Under this line is some data; print exactly the lines from the one containing "Register / Login" through its last line, without pictures.

[Saved entries]
******

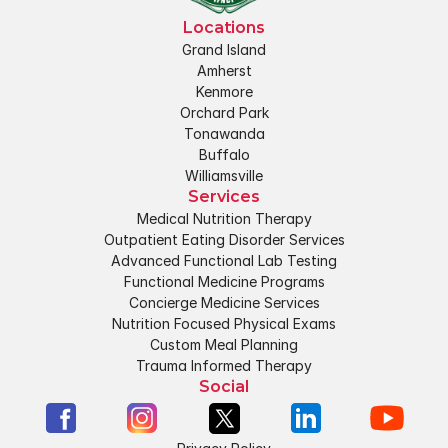
Locations
Grand Island
Amherst
Kenmore
Orchard Park
Tonawanda
Buffalo
Williamsville
Services
Medical Nutrition Therapy
Outpatient Eating Disorder Services
Advanced Functional Lab Testing
Functional Medicine Programs
Concierge Medicine Services
Nutrition Focused Physical Exams
Custom Meal Planning
Trauma Informed Therapy
Social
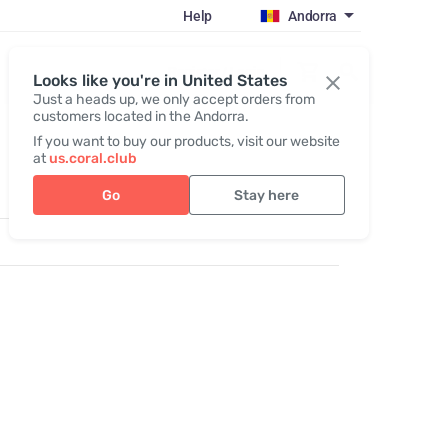
Help
Andorra
Register / Login
Looks like you're in United States
Just a heads up, we only accept orders from
customers located in the Andorra.
If you want to buy our products, visit our website
at
us.coral.club
Go
Stay here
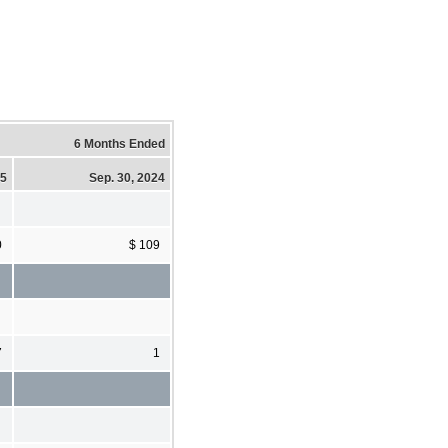
6 Months Ended
25
Sep. 30, 2024
0
$ 109
7
1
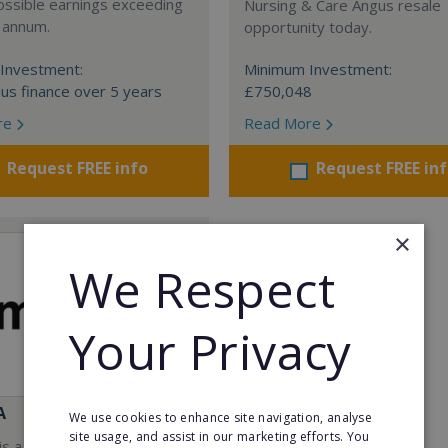
ossible earnings exceeding
Nursing & Care Angus resale
 annum.
opportunity today.
Investment:
Minimum Investment:
us finance over 5 years
£750,048
re
Read More
Request FREE info
Request FREE in
×
We Respect
Your Privacy
A
We use cookies to enhance site navigation, analyse
site usage, and assist in our marketing efforts. You
s a Virtual Assistant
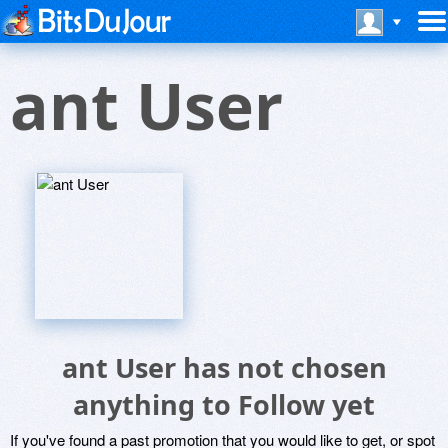
ant User
ant User has not chosen
anything to Follow yet
If you've found a past promotion that you would like to get, or spot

******

**REPLY TO THE TASK**
Register / Login
Looks like you're in United States
Just a heads up, we only accept orders from
customers located in the Andorra.
If you want to buy our products, visit our website
at
us.coral.club
Go
Stay here
6 Months Ended
25
Sep. 30, 2024
0
$ 109
7
1
ossible earnings exceeding
Nursing & Care Angus resale
 annum.
opportunity today.
Investment:
Minimum Investment:
us finance over 5 years
£750,048
re
Read More
Request FREE info
Request FREE in
×
We Respect
Your Privacy
A
We use cookies to enhance site navigation, analyse
site usage, and assist in our marketing efforts. You
s a Virtual Assistant
ant User
ant User has not chosen
anything to Follow yet
If you've found a past promotion that you would like to get, or spot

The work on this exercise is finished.